▽

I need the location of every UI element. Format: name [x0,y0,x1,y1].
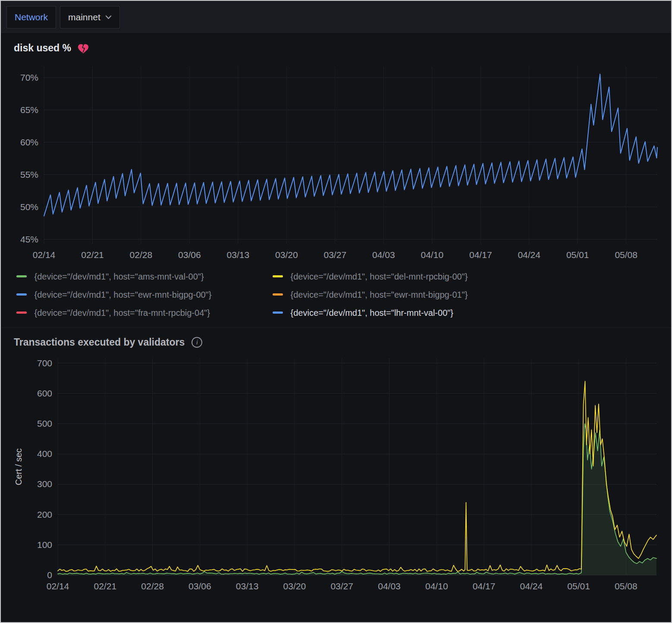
panel-header-disk-used: disk used % [1,34,671,57]
x-tick-label: 05/08 [615,581,637,591]
network-variable-value: mainnet [68,12,100,22]
legend-color-dash [16,312,27,314]
x-tick-label: 04/17 [469,250,492,260]
legend-label: {device="/dev/md1", host="ams-mnt-val-00… [35,272,204,281]
broken-heart-icon[interactable] [78,44,88,53]
x-tick-label: 02/14 [33,250,56,260]
legend-label: {device="/dev/md1", host="del-mnt-rpcbig… [291,272,468,281]
x-tick-label: 03/13 [236,581,259,591]
x-tick-label: 04/17 [473,581,496,591]
y-tick-label: 70% [20,72,38,82]
legend-item-fra-mnt-rpcbig-04[interactable]: {device="/dev/md1", host="fra-mnt-rpcbig… [16,308,273,318]
dashboard-variables-bar: Network mainnet [1,1,671,34]
legend-item-ewr-mnt-bigpg-00[interactable]: {device="/dev/md1", host="ewr-mnt-bigpg-… [16,289,273,300]
disk-used-chart[interactable]: 02/1402/2102/2803/0603/1303/2003/2704/03… [7,58,664,264]
network-variable-dropdown[interactable]: mainnet [60,6,120,28]
legend-label: {device="/dev/md1", host="ewr-mnt-bigpg-… [35,290,212,299]
legend-item-ams-mnt-val-00[interactable]: {device="/dev/md1", host="ams-mnt-val-00… [16,271,273,282]
y-tick-label: 300 [37,479,52,489]
y-tick-label: 100 [37,540,52,550]
legend-color-dash [273,312,283,314]
y-tick-label: 200 [37,510,52,519]
legend-label: {device="/dev/md1", host="lhr-mnt-val-00… [291,308,453,318]
x-tick-label: 04/24 [518,250,540,260]
legend-color-dash [16,293,27,296]
legend-label: {device="/dev/md1", host="ewr-mnt-bigpg-… [291,290,468,299]
panel-title-disk-used: disk used % [14,42,71,54]
grafana-dashboard: Network mainnet disk used % 02/1402/2102… [0,0,672,623]
x-tick-label: 03/20 [283,581,306,591]
y-tick-label: 55% [20,170,38,179]
x-tick-label: 03/27 [330,581,353,591]
legend-color-dash [16,275,27,277]
x-tick-label: 02/28 [141,581,164,591]
legend-item-ewr-mnt-bigpg-01[interactable]: {device="/dev/md1", host="ewr-mnt-bigpg-… [273,289,671,300]
panel-transactions: Transactions executed by validators i 02… [1,327,671,597]
info-icon[interactable]: i [192,337,202,348]
x-tick-label: 04/10 [425,581,448,591]
panel-disk-used: disk used % 02/1402/2102/2803/0603/1303/… [1,34,671,326]
series-line [58,381,656,572]
x-tick-label: 03/06 [188,581,211,591]
transactions-chart[interactable]: 02/1402/2102/2803/0603/1303/2003/2704/03… [7,352,664,597]
y-tick-label: 700 [37,358,52,368]
network-variable-label: Network [6,6,56,28]
x-tick-label: 04/10 [421,250,444,260]
x-tick-label: 05/08 [615,250,637,260]
y-tick-label: 600 [37,388,52,398]
panel-header-transactions: Transactions executed by validators i [1,328,671,351]
x-tick-label: 05/01 [566,250,589,260]
panel-title-transactions: Transactions executed by validators [14,337,185,348]
legend-item-del-mnt-rpcbig-00[interactable]: {device="/dev/md1", host="del-mnt-rpcbig… [273,271,671,282]
series-line [44,74,657,216]
x-tick-label: 03/06 [178,250,201,260]
series-fill [58,424,656,575]
y-tick-label: 500 [37,418,52,428]
y-axis-label: Cert / sec [14,448,23,485]
x-tick-label: 02/21 [94,581,117,591]
x-tick-label: 04/03 [372,250,395,260]
series-line [58,424,656,574]
x-tick-label: 05/01 [567,581,590,591]
chevron-down-icon [105,15,112,19]
x-tick-label: 04/03 [378,581,401,591]
x-tick-label: 02/28 [130,250,153,260]
legend-label: {device="/dev/md1", host="fra-mnt-rpcbig… [35,308,210,318]
y-tick-label: 60% [20,137,38,147]
x-tick-label: 02/14 [47,581,69,591]
x-tick-label: 03/27 [324,250,347,260]
legend-item-lhr-mnt-val-00[interactable]: {device="/dev/md1", host="lhr-mnt-val-00… [273,308,671,318]
x-tick-label: 03/13 [227,250,250,260]
y-tick-label: 400 [37,449,52,459]
x-tick-label: 04/24 [520,581,543,591]
x-tick-label: 03/20 [275,250,298,260]
y-tick-label: 65% [20,105,38,115]
y-tick-label: 50% [20,202,38,212]
disk-used-legend: {device="/dev/md1", host="ams-mnt-val-00… [1,264,671,326]
legend-color-dash [273,293,283,296]
y-tick-label: 0 [47,570,52,580]
y-tick-label: 45% [20,234,38,244]
legend-color-dash [273,275,283,277]
x-tick-label: 02/21 [81,250,104,260]
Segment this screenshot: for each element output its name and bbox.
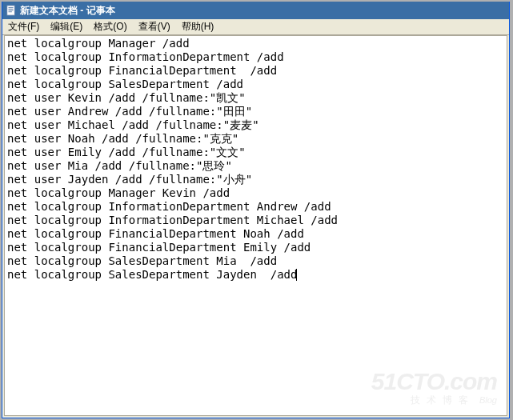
text-cursor [296, 269, 297, 281]
text-area-frame: net localgroup Manager /addnet localgrou… [4, 35, 507, 416]
title-bar[interactable]: 新建文本文档 - 记事本 [2, 2, 509, 19]
text-line: net localgroup SalesDepartment Mia /add [7, 254, 504, 268]
notepad-icon [6, 5, 17, 16]
text-line: net localgroup FinancialDepartment Emily… [7, 241, 504, 254]
window-title: 新建文本文档 - 记事本 [20, 4, 115, 18]
text-line: net user Jayden /add /fullname:"小舟" [7, 173, 504, 186]
text-line: net localgroup InformationDepartment Mic… [7, 214, 504, 227]
text-line: net localgroup Manager Kevin /add [7, 186, 504, 200]
text-line: net localgroup SalesDepartment Jayden /a… [7, 268, 504, 282]
text-line: net localgroup InformationDepartment /ad… [7, 50, 504, 64]
menu-edit[interactable]: 编辑(E) [45, 18, 88, 35]
text-line: net user Michael /add /fullname:"麦麦" [7, 118, 504, 132]
text-line: net localgroup SalesDepartment /add [7, 78, 504, 91]
notepad-window: 新建文本文档 - 记事本 文件(F) 编辑(E) 格式(O) 查看(V) 帮助(… [2, 2, 510, 418]
menu-file[interactable]: 文件(F) [2, 18, 45, 35]
text-line: net user Emily /add /fullname:"文文" [7, 146, 504, 159]
menu-view[interactable]: 查看(V) [133, 18, 176, 35]
text-line: net localgroup Manager /add [7, 37, 504, 50]
text-line: net user Noah /add /fullname:"克克" [7, 132, 504, 146]
text-area[interactable]: net localgroup Manager /addnet localgrou… [5, 36, 507, 415]
text-line: net localgroup FinancialDepartment /add [7, 64, 504, 78]
text-line: net localgroup InformationDepartment And… [7, 200, 504, 214]
menu-help[interactable]: 帮助(H) [176, 18, 220, 35]
text-line: net localgroup FinancialDepartment Noah … [7, 227, 504, 241]
text-line: net user Mia /add /fullname:"思玲" [7, 159, 504, 173]
text-line: net user Kevin /add /fullname:"凯文" [7, 91, 504, 105]
menu-bar: 文件(F) 编辑(E) 格式(O) 查看(V) 帮助(H) [2, 19, 509, 35]
text-line: net user Andrew /add /fullname:"田田" [7, 105, 504, 118]
menu-format[interactable]: 格式(O) [88, 18, 132, 35]
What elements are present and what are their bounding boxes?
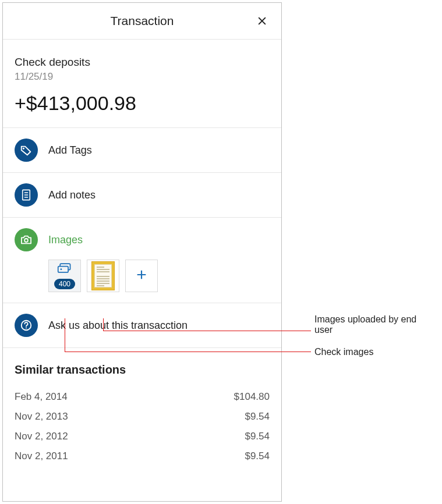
similar-transaction-row[interactable]: Feb 4, 2014$104.80 <box>15 387 270 407</box>
similar-transaction-amount: $9.54 <box>245 411 270 423</box>
add-image-button[interactable] <box>125 260 158 292</box>
close-button[interactable] <box>254 13 270 29</box>
ask-us-label: Ask us about this transacction <box>48 320 188 332</box>
similar-transaction-date: Nov 2, 2013 <box>15 411 68 423</box>
annotation-line <box>65 318 65 352</box>
tag-icon <box>15 139 38 162</box>
check-images-thumb[interactable]: 400 <box>48 260 81 292</box>
check-stack-icon <box>57 262 72 276</box>
similar-transaction-row[interactable]: Nov 2, 2011$9.54 <box>15 446 270 466</box>
transaction-date: 11/25/19 <box>15 71 270 83</box>
images-section: Images 400 <box>3 218 281 303</box>
svg-point-5 <box>24 239 28 242</box>
panel-title: Transaction <box>30 14 254 28</box>
help-icon <box>15 314 38 337</box>
similar-transaction-date: Nov 2, 2012 <box>15 431 68 442</box>
notes-icon <box>15 183 38 207</box>
summary-block: Check deposits 11/25/19 +$413,000.98 <box>3 40 281 128</box>
transaction-amount: +$413,000.98 <box>15 92 270 115</box>
check-count-badge: 400 <box>54 279 75 289</box>
svg-rect-7 <box>58 267 68 272</box>
similar-heading: Similar transactions <box>15 363 270 377</box>
svg-point-0 <box>23 148 24 150</box>
transaction-panel: Transaction Check deposits 11/25/19 +$41… <box>2 2 282 502</box>
panel-header: Transaction <box>3 3 281 40</box>
close-icon <box>256 15 268 27</box>
similar-transactions: Similar transactions Feb 4, 2014$104.80N… <box>3 348 281 466</box>
annotation-line <box>103 331 311 331</box>
add-notes-row[interactable]: Add notes <box>3 173 281 218</box>
similar-transaction-row[interactable]: Nov 2, 2012$9.54 <box>15 427 270 446</box>
plus-icon <box>135 268 148 283</box>
document-icon <box>91 261 115 290</box>
images-label: Images <box>48 234 83 246</box>
add-tags-row[interactable]: Add Tags <box>3 128 281 173</box>
transaction-category: Check deposits <box>15 56 270 69</box>
similar-transaction-amount: $9.54 <box>245 450 270 462</box>
annotation-line <box>65 352 311 352</box>
add-tags-label: Add Tags <box>48 144 92 157</box>
similar-transaction-amount: $9.54 <box>245 431 270 442</box>
svg-point-10 <box>26 328 27 329</box>
annotation-check-label: Check images <box>314 347 373 357</box>
annotation-line <box>103 318 104 331</box>
similar-transaction-date: Nov 2, 2011 <box>15 450 68 462</box>
camera-icon <box>15 228 38 251</box>
similar-transaction-date: Feb 4, 2014 <box>15 391 68 403</box>
svg-point-8 <box>61 268 62 270</box>
add-notes-label: Add notes <box>48 189 96 201</box>
annotation-uploaded-label: Images uploaded by end user <box>314 314 437 335</box>
similar-transaction-amount: $104.80 <box>234 391 270 403</box>
uploaded-image-thumb[interactable] <box>87 260 119 292</box>
similar-transaction-row[interactable]: Nov 2, 2013$9.54 <box>15 407 270 427</box>
ask-us-row[interactable]: Ask us about this transacction <box>3 303 281 348</box>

△

> **What to work on**: Go through the records, tally the lines holding the word "bigpg", and give only the tally.

> **Answer area**: 4